PyTorch Distributed Data Parallel Process 0 terminated with SIGKILL

ayushm-agrawal · May 17, 2020, 6:31pm

Hello,
I am relatively new to PyTorch Distributed Parallel and I have access to GPU nodes with Infiniband so I think I can use the NCCL Backend. I am using Slurm scripts to submit my jobs on these resources. The following is an example of a SLURM script that I am using to submit a job. NOTE HERE that I am using OpenMPI to launch multiple instances of my docker container on the different nodes in the job. The docker container that I am using for this job is linked here.

github.com

LordVoldemort28/docker-deep-machine-learning/blob/master/Dockerfile

FROM unlhcc/cuda-ubuntu:9.2
MAINTAINER Rahul Prajapati <rahul.prajapati90904@gmail.com>

#github https://github.com/LordVoldemort28/docker-deep-machine-learning

#Credit - waleedka/modern-deep-learning
#https://hub.docker.com/r/waleedka/modern-deep-learning/ 

# Supress warnings about missing front-end.
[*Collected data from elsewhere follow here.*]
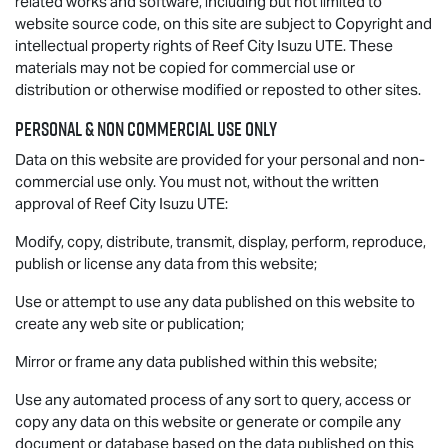
related works and software, including but not limited to
website source code, on this site are subject to Copyright and
intellectual property rights of Reef City
Isuzu UTE
. These
materials may not be copied for commercial use or
distribution or otherwise modified or reposted to other sites.
Personal & Non Commercial Use Only
Data on this website are provided for your personal and non-
commercial use only. You must not, without the written
approval of Reef City
Isuzu UTE
:
Modify, copy, distribute, transmit, display, perform, reproduce,
publish or license any data from this website;
Use or attempt to use any data published on this website to
create any web site or publication;
Mirror or frame any data published within this website;
Use any automated process of any sort to query, access or
copy any data on this website or generate or compile any
document or database based on the data published on this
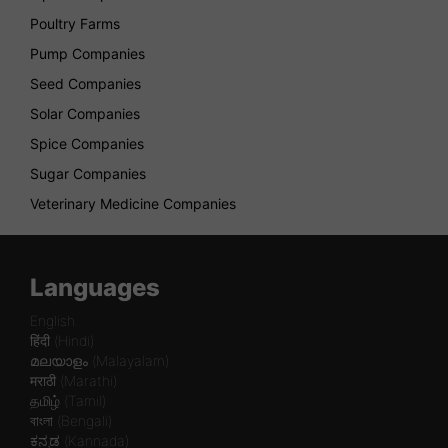
Poultry Farms
Pump Companies
Seed Companies
Solar Companies
Spice Companies
Sugar Companies
Veterinary Medicine Companies
Languages
English
हिंदी (Hindi)
മലയാളം (Malayalam)
मराठी (Marathi)
தமிழ் (Tamil)
বাংলা (Bengali)
ಕನ್ನಡ (Kannada)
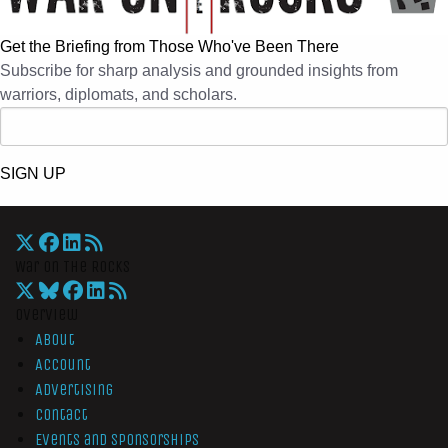
Get the Briefing from Those Who've Been There
Subscribe for sharp analysis and grounded insights from
warriors, diplomats, and scholars.
SIGN UP
War On The Rocks
Overview
About
Account
Advertising
Contact
Events and Sponsorships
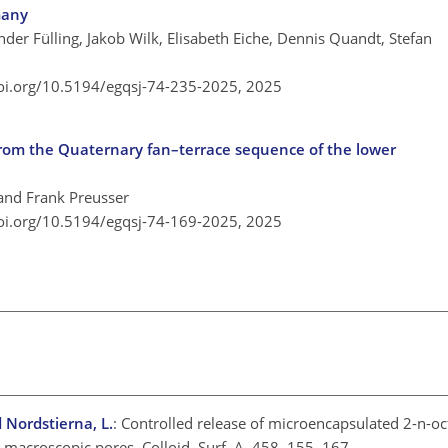
many
der Fülling, Jakob Wilk, Elisabeth Eiche, Dennis Quandt, Stefan
doi.org/10.5194/egqsj-74-235-2025,
2025
from the Quaternary fan–terrace sequence of the lower
 and Frank Preusser
doi.org/10.5194/egqsj-74-169-2025,
2025
d Nordstierna, L.
: Controlled release of microencapsulated 2-n-oct
 macroscopic pores, Colloid. Surf. A, 458, 155–167,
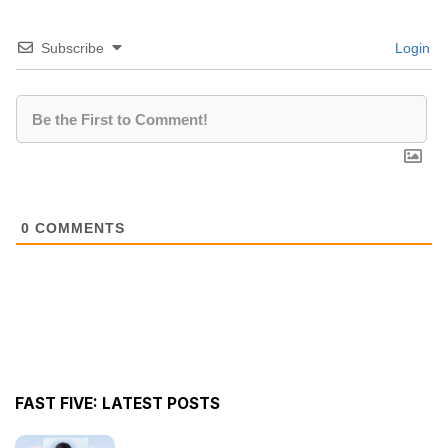
Subscribe
Login
0
COMMENTS
FAST FIVE: LATEST POSTS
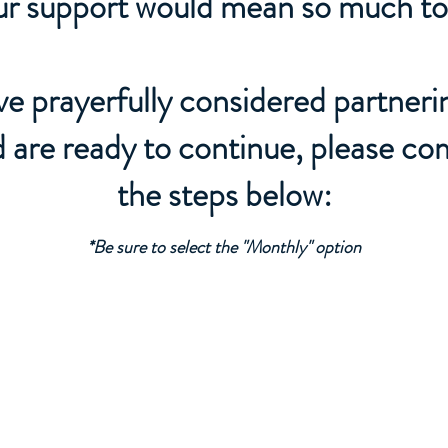
r support would mean so much to
've prayerfully considered partneri
d are ready to continue, please co
the steps below:
*Be sure to select the "Monthly" option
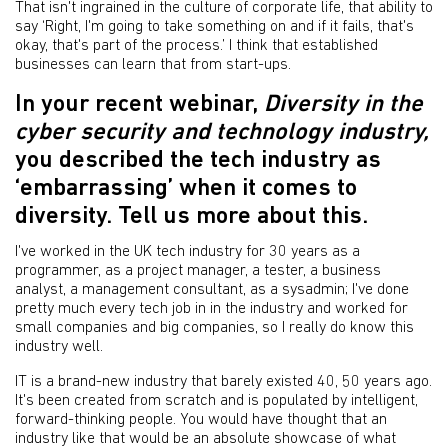
That isn't ingrained in the culture of corporate life, that ability to
say ‘Right, I'm going to take something on and if it fails, that's
okay, that's part of the process.’ I think that established
businesses can learn that from start-ups.
In your recent webinar,
Diversity in the
cyber security and technology industry,
you described the tech industry as
‘embarrassing’ when it comes to
diversity. Tell us more about this.
I've worked in the UK tech industry for 30 years as a
programmer, as a project manager, a tester, a business
analyst, a management consultant, as a sysadmin; I've done
pretty much every tech job in in the industry and worked for
small companies and big companies, so I really do know this
industry well.
IT is a brand-new industry that barely existed 40, 50 years ago.
It's been created from scratch and is populated by intelligent,
forward-thinking people. You would have thought that an
industry like that would be an absolute showcase of what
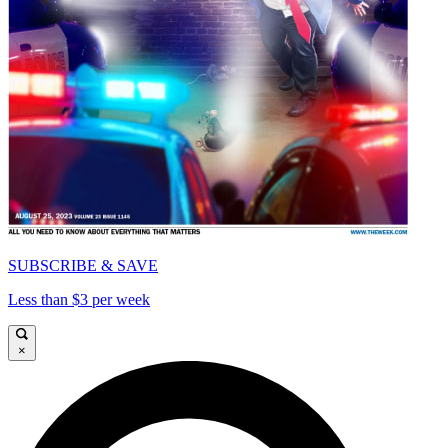
SUBSCRIBE & SAVE
Less than $3 per week
×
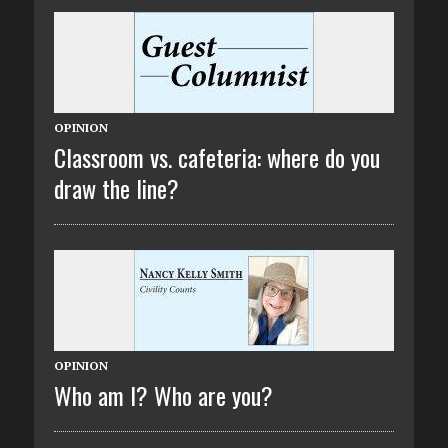
OPINION
Classroom vs. cafeteria: where do you
draw the line?
OPINION
Who am I? Who are you?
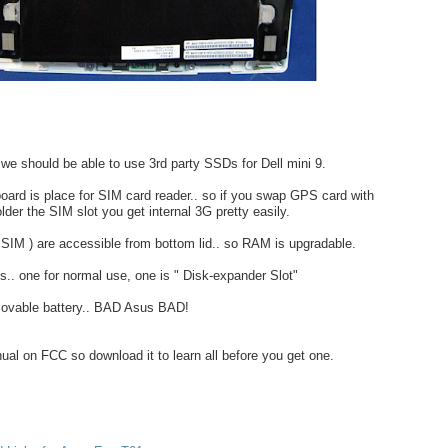
e should be able to use 3rd party SSDs for Dell mini 9.
ard is place for SIM card reader.. so if you swap GPS card with
er the SIM slot you get internal 3G pretty easily.
SIM ) are accessible from bottom lid.. so RAM is upgradable.
s.. one for normal use, one is " Disk-expander Slot"
ovable battery.. BAD Asus BAD!
ual on FCC so download it to learn all before you get one.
As recommended at:
# http://stackoverflow.com/questions/22466255/is-it-possibe-to-answer-dialog-questions-when-installing-under-docker
ARG DEBIAN_FRONTEND=noninteractive

RUN apt-get update && apt-get install -y --no-install-recommends \ 
    apt-utils \ 
    git \ 
    curl \ 
    vim \ 
    unzip \ 
    wget \
    build-essential cmake \

This file has been truncated. show original

SLURM FILE

#!/bin/sh
#SBATCH --ntasks-per-node=2
#SBATCH --time=168:00:00
#SBATCH --partition=gpu
#SBATCH --mem=80gb
#SBATCH --nodes=2
#SBATCH --gres=gpu:2
#SBATCH --constraint=gpu_32gb
#SBATCH --job-name=binary_classification
#SBATCH --output=binary_classification.out

pwd; hostname; date
env | grep SLURM | sort

ulimit -s unlimited
ulimit -c unlimited

export PYTHONPATH=$WORK/tf-gpu-pkgs

module purge
module load singularity compiler/gcc/4.8 openmpi
module list

mpirun singularity exec $WORK/pyopencv.sif python3 -u $@ --multiprocessing_distributed --dist_backend='nccl' --rank=0 --use_adam=1 --benchmarks=1 --benchmark_arch='vgg19' --batch_size=128 --test=1 --transfer=0 --dataset='binary_dataset'
cgget -r memory.max_usage_in_bytes /slurm/uid_${UID}/job_${SLURM_JOBID}/
mem_report

When I run the job, I get the following error and I am not sure what is exactly causing this issue. My implementation is similar to the ImageNet example on PyTorch distributed. I have not been able to make this work for weeks now and would really appreciate any help on this since I don’t have much experience with distributed systems.

ERROR RECEIVED

Traceback (most recent call last):
  File "distributed_main.py", line 391, in <module>
    main()
  File "distributed_main.py", line 138, in main
    args=(ngpus_per_node, args))
  File "/usr/local/lib/python3.5/dist-packages/torch/multiprocessing/spawn.py", line 171, in spawn
    while not spawn_context.join():
  File "/usr/local/lib/python3.5/dist-packages/torch/multiprocessing/spawn.py", line 107, in join
    (error_index, name)
Exception: process 0 terminated with signal SIGKILL
-------------------------------------------------------
Primary job  terminated normally, but 1 process returned
a non-zero exit code.. Per user-direction, the job has been aborted.
-------------------------------------------------------
--------------------------------------------------------------------------
mpirun detected that one or more processes exited with non-zero status, thus causing
the job to be terminated. The first process to do so was:

  Process name: [[53625,1],0]
  Exit code:    1

Thank you,
Ayush

mrshenli · May 17, 2020, 6:57pm

Have you tried other backend types (Gloo, MPI), do they fail with the same error?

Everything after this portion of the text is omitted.